# What is being asked:
Please find the lines in the entries below that contain the word "negozio", and copy each one.
Segment Start: Study material
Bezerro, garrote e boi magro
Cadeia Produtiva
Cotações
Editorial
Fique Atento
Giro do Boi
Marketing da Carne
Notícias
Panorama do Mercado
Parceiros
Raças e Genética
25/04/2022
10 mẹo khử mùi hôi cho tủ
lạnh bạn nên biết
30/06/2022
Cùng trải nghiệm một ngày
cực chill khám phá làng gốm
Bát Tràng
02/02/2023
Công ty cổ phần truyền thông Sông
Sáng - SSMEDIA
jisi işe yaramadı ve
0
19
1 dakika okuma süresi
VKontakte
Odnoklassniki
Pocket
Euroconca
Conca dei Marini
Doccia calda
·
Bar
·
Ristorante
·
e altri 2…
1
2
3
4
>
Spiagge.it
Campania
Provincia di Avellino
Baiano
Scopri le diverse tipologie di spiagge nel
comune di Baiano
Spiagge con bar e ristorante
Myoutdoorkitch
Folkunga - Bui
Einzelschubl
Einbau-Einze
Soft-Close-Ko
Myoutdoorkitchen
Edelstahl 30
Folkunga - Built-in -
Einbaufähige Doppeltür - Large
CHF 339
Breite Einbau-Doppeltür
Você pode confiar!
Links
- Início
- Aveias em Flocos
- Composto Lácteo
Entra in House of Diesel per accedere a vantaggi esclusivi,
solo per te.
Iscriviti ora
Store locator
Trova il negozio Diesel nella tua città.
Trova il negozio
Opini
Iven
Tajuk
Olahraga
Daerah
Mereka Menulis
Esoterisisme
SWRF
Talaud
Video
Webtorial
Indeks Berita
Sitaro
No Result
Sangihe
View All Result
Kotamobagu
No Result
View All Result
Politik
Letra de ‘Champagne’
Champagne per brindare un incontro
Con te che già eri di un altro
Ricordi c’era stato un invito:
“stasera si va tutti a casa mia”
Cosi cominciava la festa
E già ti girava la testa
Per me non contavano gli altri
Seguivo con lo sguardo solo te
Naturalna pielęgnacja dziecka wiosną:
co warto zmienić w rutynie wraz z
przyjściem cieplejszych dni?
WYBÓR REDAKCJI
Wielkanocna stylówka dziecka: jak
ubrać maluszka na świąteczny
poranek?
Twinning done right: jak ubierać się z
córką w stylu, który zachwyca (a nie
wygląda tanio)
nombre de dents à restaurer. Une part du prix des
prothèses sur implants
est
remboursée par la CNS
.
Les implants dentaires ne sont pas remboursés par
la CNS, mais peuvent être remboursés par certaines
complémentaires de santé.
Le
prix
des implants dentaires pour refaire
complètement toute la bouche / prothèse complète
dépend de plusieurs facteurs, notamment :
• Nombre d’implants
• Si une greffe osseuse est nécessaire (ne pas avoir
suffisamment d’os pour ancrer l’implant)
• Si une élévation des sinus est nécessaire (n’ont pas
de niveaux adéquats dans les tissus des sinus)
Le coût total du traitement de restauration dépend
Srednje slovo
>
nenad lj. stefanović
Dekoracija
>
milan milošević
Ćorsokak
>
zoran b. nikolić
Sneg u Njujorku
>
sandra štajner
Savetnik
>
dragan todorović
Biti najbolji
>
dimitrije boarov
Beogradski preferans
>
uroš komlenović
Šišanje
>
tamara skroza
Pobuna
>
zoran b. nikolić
Segment End: Study material
# Exercise solution:
Trova il negozio Diesel nella tua città.
Trova il negozio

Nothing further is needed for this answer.